Ce qui est inquiétant c’est que malgré l’absence totale de preuves pouvant être retenues à notre charge et malgré des incohérences graves dans les déclarations des policiers, nous sommes beaucoup à demeurer dans une gigantesque incertitude quant à l’issue de nos procès futurs. Ballotés entre des prismes de pouvoirs que l’on connait trop mal, avec le sentiment que l’on ne peut justement décider de notre destin, le constat d’une autorité très injustement équilibrée entre le Tribunal et la Défense, et fatigués d’observer que pour espérer être bien défendu en France il faudrait avant tout être riche et peut-être même se montrer soumis, absolument ignorant de ses droits (et plus encore si possible) et forcément prêt à être reconnu coupable sans qu’il y ait besoin finalement d’aucune preuve ; il faudrait en tous cas, selon ce que nous prétendent ces grands clercs aux formules enrobées, ne chercher en aucune façon à se défendre soi-même, car cela nuirait sans doute au commerce de la Justice ! Bah ! Bah ! Bah ! Voudraient-ils à ce point faire de nous des Dreyfus ? Qu’ils ne s’inquiètent car, à ce jeu, nous sommes déjà bien nombreux à être convaincus de la nécessité de faire de nous-mêmes des Zola !

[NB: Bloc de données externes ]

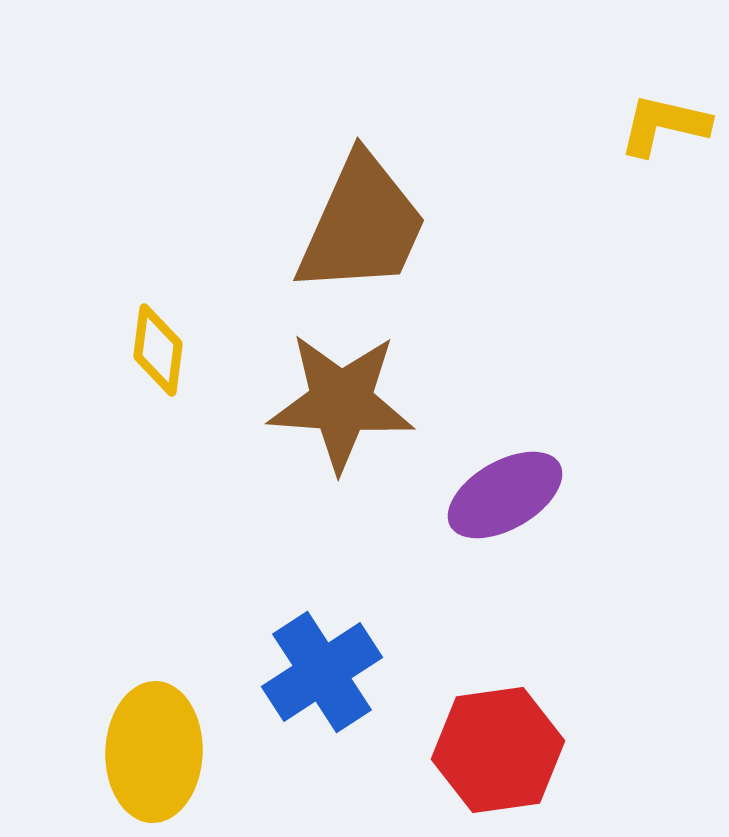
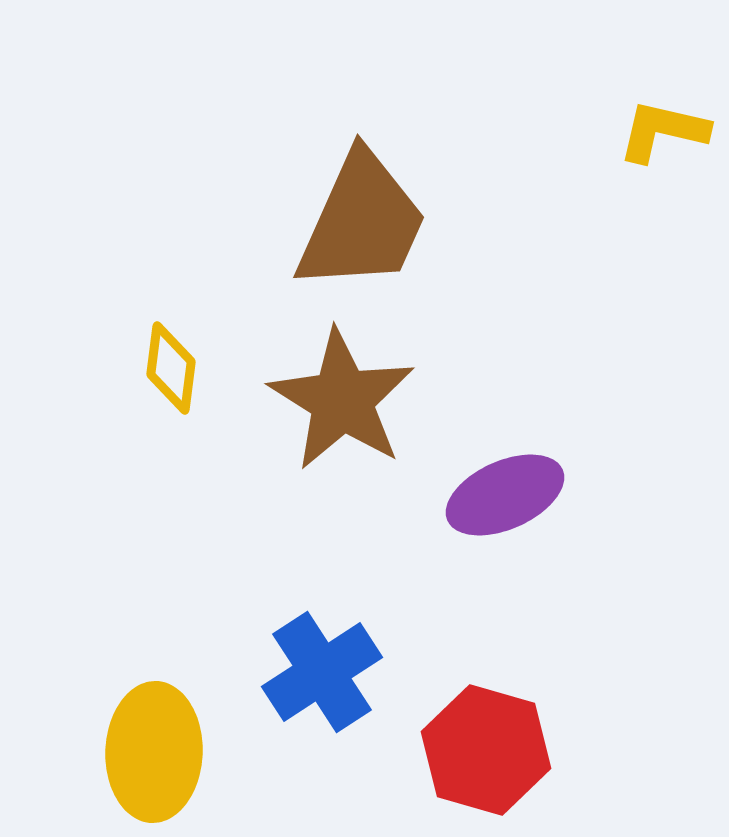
yellow L-shape: moved 1 px left, 6 px down
brown trapezoid: moved 3 px up
yellow diamond: moved 13 px right, 18 px down
brown star: moved 1 px right, 2 px up; rotated 28 degrees clockwise
purple ellipse: rotated 6 degrees clockwise
red hexagon: moved 12 px left; rotated 24 degrees clockwise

Accusons, alors. Car si mon procès maintenant a bel et bien eu lieu, il reste néanmoins au Tribunal de rendre sa décision finale courant du mois d’octobre. Et si ce n’est moi qui m’avance à la barre, c’est bien mon frère, celui qui espère comme moi la tombée du Capitalisme pauvre en valeurs ; alors, pour lui, pour toi, pour nous, je continue d’écrire, ce que je vois, observe, entends, ressens. Il y a en effet quelques observations intéressantes à soulever quand on a assisté à plusieurs procès au tribunal correctionnel. La configuration d’une salle d’audience est telle, comme je l’ai remarqué, que la salle venue soutenir un.e proche, un.e ami.e, à la barre ne peut entendre que faiblement, en tendant l’oreille, ce qui est supposé être de l’ordre du démocratiquement public. Le fond de la salle d’audience est construit, dûment ou non (mais je vous laisse décider), de telle sorte que le son des voix ne se répercute pas sur les murs comme le pourraient faire ceux d’un hémicycle, d’une salle de concert… configurés ainsi pour leur acoustique. Tout est donc dit en catimini, réservé presque à la seule estrade. A chaque entrée du Tribunal après délibération de celui-ci : une petite sonnerie de cantine retentit et les hommes en bleus invitent le parterre à se lever en signe de respect (peut-être est-ce d’ailleurs pour cette raison que beaucoup d’avocats qui s’apprêtent à prendre la parole restent debout pendant la délibération pour ne pas avoir à assurer les juges de leur profond respect en se relevant ; à ce titre, peut-être pourrions-nous faire de même dans le reste du parterre en signe de contestation de ce rituel hérité des grandes seigneuries et royautés de l’Ancien Régime). On peut estimer au regard de ces audiences que l’ordre de l’Ancien Régime, s’il est évidemment dissimulé dans l’exercice quotidien de la société, est maintenu au grand jour dans les instances de pouvoir. La cour royale ou seigneuriale d’un côté, la basse cour de l’autre, impressionnable et réduite au silence.